Bus station in Athens, Greece

Athens "Liosion" Bus Station also known as KTEL Liosion Bus Station is the second busiest bus station in Athens. It is located in Patisia in Athens Municipality. There are routes to Central Greece, Thessaly, Pieria. There are a lot of passengers that use the Bus Station and it is the second largest bus station in Athens after Athens Kifissos Bus Station. 5 million passengers travel to Central Greece and Thessaly via this bus station. The busiest route is to Chalkida. There are routes per 30 minutes. There are new plans to build a bus station in Elaionas, Athens that will serve all routes of the entire nation. The new Bus Station will open in 2026.

==Destinations==

| Buses | Cities |
|---|---|
| KTEL Boetias | Arachova, Livadeia, Schimatari, Thiva |
| KTEL Evias | Aliveri, Chalkida, Elymnion, Istiaia, Karystos, Kymi, Mantoudi, Neos Pyrgos, Skyros Summer Routes: Aidipsos, Alonnisos, Skiathos, Skopelos |
| KTEL Evritanias | Karpenisi |
| KTEL Magnisias | Volos |
| KTEL Fthiotidos | Lamia, Stylida |
| KTEL Pieria | Platamon |
| KTEL Fokidos | Amfissa, Delphi |
| KTEL Karditsis | Karditsa |
| KTEL Trikalon | Trikala |
| KTEL Larissis | Larissa |

== Ground Transport ==
There is an Athens Metro station close to the bus station, known as Kato Patisia in Line 1. There are a lot of taxis outside the terminal.
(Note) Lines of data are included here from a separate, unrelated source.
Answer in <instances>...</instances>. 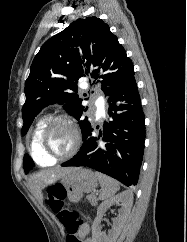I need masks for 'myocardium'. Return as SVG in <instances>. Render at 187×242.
<instances>
[{"label": "myocardium", "mask_w": 187, "mask_h": 242, "mask_svg": "<svg viewBox=\"0 0 187 242\" xmlns=\"http://www.w3.org/2000/svg\"><path fill=\"white\" fill-rule=\"evenodd\" d=\"M58 123H63V124L68 125L71 128L73 137H74L73 145L70 148V150L61 155L51 154L47 150L46 144H45L48 133L50 132L52 127ZM80 146H81V133H80L79 127H78L77 123L74 121V119H72L71 117H69L67 115H57V116L49 119L47 121L46 125L44 126V128L40 134V138H39V147H40L43 155L54 161L65 160V159L72 157L73 155H75L77 153Z\"/></svg>", "instance_id": "myocardium-1"}]
</instances>
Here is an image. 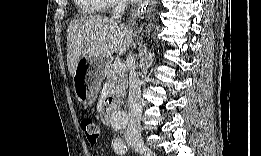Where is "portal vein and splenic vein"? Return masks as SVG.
Returning <instances> with one entry per match:
<instances>
[{
	"label": "portal vein and splenic vein",
	"mask_w": 261,
	"mask_h": 156,
	"mask_svg": "<svg viewBox=\"0 0 261 156\" xmlns=\"http://www.w3.org/2000/svg\"><path fill=\"white\" fill-rule=\"evenodd\" d=\"M114 68H115V70H116L117 72H123V71L126 70L125 64H123V63H121V62L116 63L115 66H114Z\"/></svg>",
	"instance_id": "1"
}]
</instances>
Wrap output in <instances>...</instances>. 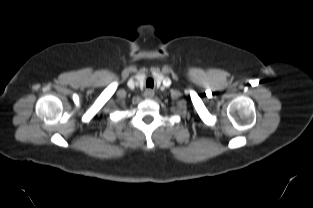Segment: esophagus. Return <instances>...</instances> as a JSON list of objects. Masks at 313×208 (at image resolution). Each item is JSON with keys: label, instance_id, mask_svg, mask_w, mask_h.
Returning a JSON list of instances; mask_svg holds the SVG:
<instances>
[{"label": "esophagus", "instance_id": "esophagus-1", "mask_svg": "<svg viewBox=\"0 0 313 208\" xmlns=\"http://www.w3.org/2000/svg\"><path fill=\"white\" fill-rule=\"evenodd\" d=\"M144 97L146 99H151L154 97V91L152 89H146L144 92Z\"/></svg>", "mask_w": 313, "mask_h": 208}]
</instances>
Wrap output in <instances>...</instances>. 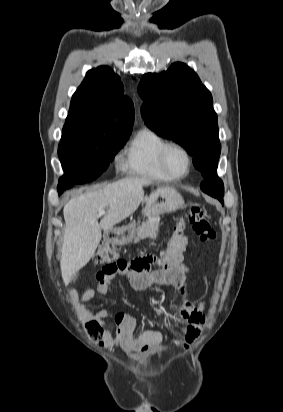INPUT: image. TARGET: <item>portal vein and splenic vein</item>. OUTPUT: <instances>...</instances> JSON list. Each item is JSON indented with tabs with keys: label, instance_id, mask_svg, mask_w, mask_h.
<instances>
[{
	"label": "portal vein and splenic vein",
	"instance_id": "1",
	"mask_svg": "<svg viewBox=\"0 0 283 412\" xmlns=\"http://www.w3.org/2000/svg\"><path fill=\"white\" fill-rule=\"evenodd\" d=\"M106 213V211L103 209V210H100L99 211V213H98V216L99 217H101L102 215H104Z\"/></svg>",
	"mask_w": 283,
	"mask_h": 412
}]
</instances>
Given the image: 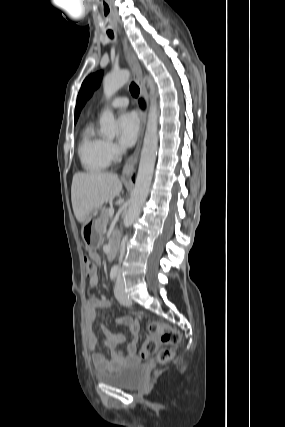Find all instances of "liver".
Instances as JSON below:
<instances>
[{"mask_svg":"<svg viewBox=\"0 0 285 427\" xmlns=\"http://www.w3.org/2000/svg\"><path fill=\"white\" fill-rule=\"evenodd\" d=\"M122 182L117 174L75 173L71 186V201L78 222L85 223L91 212L119 196Z\"/></svg>","mask_w":285,"mask_h":427,"instance_id":"6515ba94","label":"liver"}]
</instances>
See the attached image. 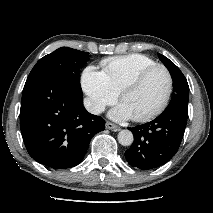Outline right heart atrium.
Here are the masks:
<instances>
[{
    "instance_id": "obj_1",
    "label": "right heart atrium",
    "mask_w": 213,
    "mask_h": 213,
    "mask_svg": "<svg viewBox=\"0 0 213 213\" xmlns=\"http://www.w3.org/2000/svg\"><path fill=\"white\" fill-rule=\"evenodd\" d=\"M81 86L87 97V107L94 114L102 112L106 106L112 105L117 99V94L111 89L103 72L94 66L84 69Z\"/></svg>"
}]
</instances>
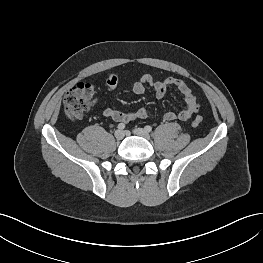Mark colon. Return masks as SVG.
<instances>
[{
  "label": "colon",
  "mask_w": 263,
  "mask_h": 263,
  "mask_svg": "<svg viewBox=\"0 0 263 263\" xmlns=\"http://www.w3.org/2000/svg\"><path fill=\"white\" fill-rule=\"evenodd\" d=\"M94 95V86L90 83H78L67 91L64 96V108L71 120H80L89 109ZM201 118L193 121L194 126L200 125Z\"/></svg>",
  "instance_id": "obj_1"
}]
</instances>
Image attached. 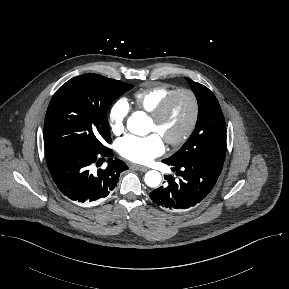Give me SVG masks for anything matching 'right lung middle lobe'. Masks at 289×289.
<instances>
[{"instance_id":"1","label":"right lung middle lobe","mask_w":289,"mask_h":289,"mask_svg":"<svg viewBox=\"0 0 289 289\" xmlns=\"http://www.w3.org/2000/svg\"><path fill=\"white\" fill-rule=\"evenodd\" d=\"M133 86L97 74L63 84L52 97L44 123L45 155L67 148L101 151L110 143L106 111Z\"/></svg>"}]
</instances>
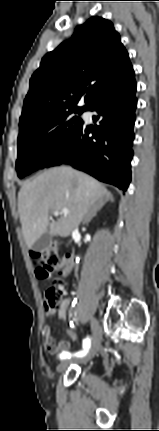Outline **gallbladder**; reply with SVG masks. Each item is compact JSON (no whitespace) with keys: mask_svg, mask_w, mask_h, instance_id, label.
<instances>
[{"mask_svg":"<svg viewBox=\"0 0 159 431\" xmlns=\"http://www.w3.org/2000/svg\"><path fill=\"white\" fill-rule=\"evenodd\" d=\"M52 242V235L49 231L42 234L32 245V249L36 252H41L48 248Z\"/></svg>","mask_w":159,"mask_h":431,"instance_id":"1","label":"gallbladder"}]
</instances>
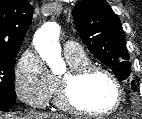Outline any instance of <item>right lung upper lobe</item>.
<instances>
[{"mask_svg": "<svg viewBox=\"0 0 142 119\" xmlns=\"http://www.w3.org/2000/svg\"><path fill=\"white\" fill-rule=\"evenodd\" d=\"M32 14L27 0H0V53L19 52Z\"/></svg>", "mask_w": 142, "mask_h": 119, "instance_id": "1", "label": "right lung upper lobe"}]
</instances>
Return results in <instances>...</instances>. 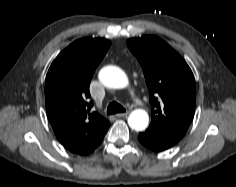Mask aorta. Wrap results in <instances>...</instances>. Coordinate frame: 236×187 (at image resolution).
Segmentation results:
<instances>
[{
  "instance_id": "762f6f07",
  "label": "aorta",
  "mask_w": 236,
  "mask_h": 187,
  "mask_svg": "<svg viewBox=\"0 0 236 187\" xmlns=\"http://www.w3.org/2000/svg\"><path fill=\"white\" fill-rule=\"evenodd\" d=\"M100 82L113 89H122L129 85L127 75L123 70L116 66H105L99 72ZM149 116L143 109H136L128 117L129 126L136 131H143L147 128Z\"/></svg>"
}]
</instances>
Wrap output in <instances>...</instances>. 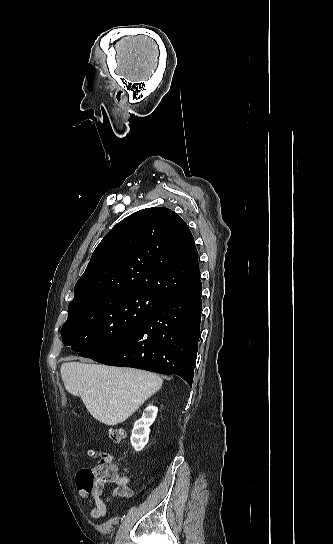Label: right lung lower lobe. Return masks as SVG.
Listing matches in <instances>:
<instances>
[{
	"mask_svg": "<svg viewBox=\"0 0 333 544\" xmlns=\"http://www.w3.org/2000/svg\"><path fill=\"white\" fill-rule=\"evenodd\" d=\"M201 282L170 296L136 328L83 357L120 367L177 374L193 381L201 322Z\"/></svg>",
	"mask_w": 333,
	"mask_h": 544,
	"instance_id": "1",
	"label": "right lung lower lobe"
}]
</instances>
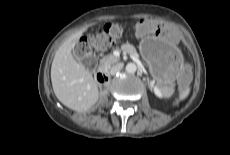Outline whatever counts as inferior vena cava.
Masks as SVG:
<instances>
[{"label": "inferior vena cava", "mask_w": 230, "mask_h": 155, "mask_svg": "<svg viewBox=\"0 0 230 155\" xmlns=\"http://www.w3.org/2000/svg\"><path fill=\"white\" fill-rule=\"evenodd\" d=\"M122 67H123L122 63H119V64L112 66L110 69V74L115 75L116 73H118L122 69Z\"/></svg>", "instance_id": "1"}]
</instances>
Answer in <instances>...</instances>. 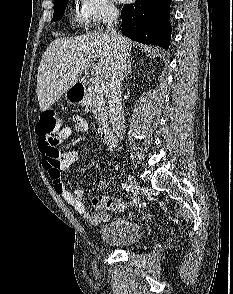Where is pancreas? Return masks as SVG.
<instances>
[{
	"label": "pancreas",
	"instance_id": "obj_1",
	"mask_svg": "<svg viewBox=\"0 0 233 294\" xmlns=\"http://www.w3.org/2000/svg\"><path fill=\"white\" fill-rule=\"evenodd\" d=\"M82 103L87 107L93 108L98 112V125L100 130L107 127V107L105 106V94L97 93L93 88H89L85 92Z\"/></svg>",
	"mask_w": 233,
	"mask_h": 294
}]
</instances>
Also there are a lot of bus routes that connect Athens city centre to the bus station, as well as a line that connects the airport with the Kifisos bus terminal which is the bus terminal for Peloponnese, Macedonia, Epirus, Thrace and the Ionian islands. X93 connects the Bus Terminal with Athens International Airport.